Ludwigshafen
Ludwigshafen: Oppauerin Irma Rimkus hat in 100 Jahren viel erlebt
Am Donnerstag hat Irma Rimkus im Oppauer Seniorenwohnheim Paulinenhof ihren 100. Geburtstag gefeiert. 1919 in Oppau als Irma Reisch geboren blickt die Jubilarin auf ein bewegtes Leben zurück.
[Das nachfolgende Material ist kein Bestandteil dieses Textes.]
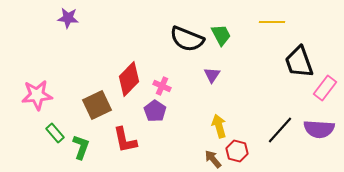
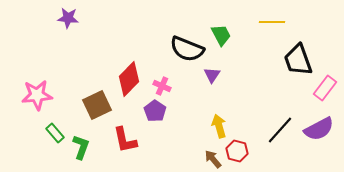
black semicircle: moved 10 px down
black trapezoid: moved 1 px left, 2 px up
purple semicircle: rotated 32 degrees counterclockwise
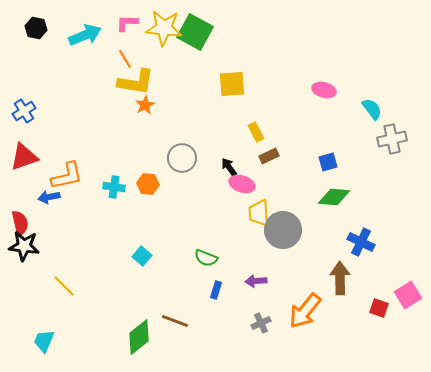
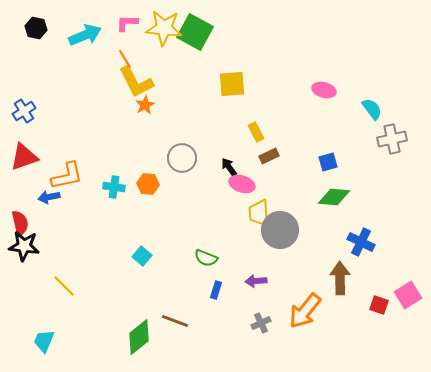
yellow L-shape at (136, 82): rotated 54 degrees clockwise
gray circle at (283, 230): moved 3 px left
red square at (379, 308): moved 3 px up
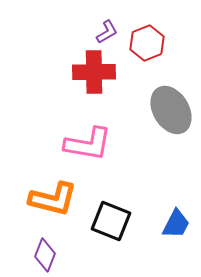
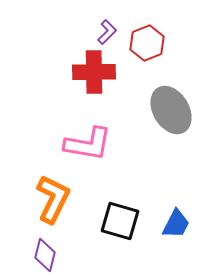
purple L-shape: rotated 15 degrees counterclockwise
orange L-shape: rotated 78 degrees counterclockwise
black square: moved 9 px right; rotated 6 degrees counterclockwise
purple diamond: rotated 8 degrees counterclockwise
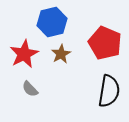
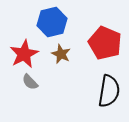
brown star: rotated 18 degrees counterclockwise
gray semicircle: moved 7 px up
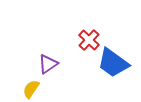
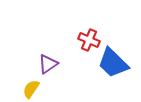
red cross: rotated 20 degrees counterclockwise
blue trapezoid: rotated 8 degrees clockwise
Zwei Tage vor ihrem zweiten Geburtstag erschütterte eine gewaltige Detonation die Vorderpfalz und das rechts des Rheins gelegene Gebiet. Oppau, wo die Jubilarin damals schon lebte, wurde in großen Teilen zerstört. „Mir sind die Fensterscheiben auf die Augen geflogen“, erzählt sie in Erinnerungen an die Explosion bei der BASF im Jahr 1921, daraufhin sei sie kurzzeitig erblindet. „Im Zweiten Weltkrieg rannten wir in die Bunker“, erinnert sich Irma Rimkus und ergänzt, dass man sich auch mal in die Keller verkroch, wenn die Zeit für den Weg zum Bunker nicht mehr reichte.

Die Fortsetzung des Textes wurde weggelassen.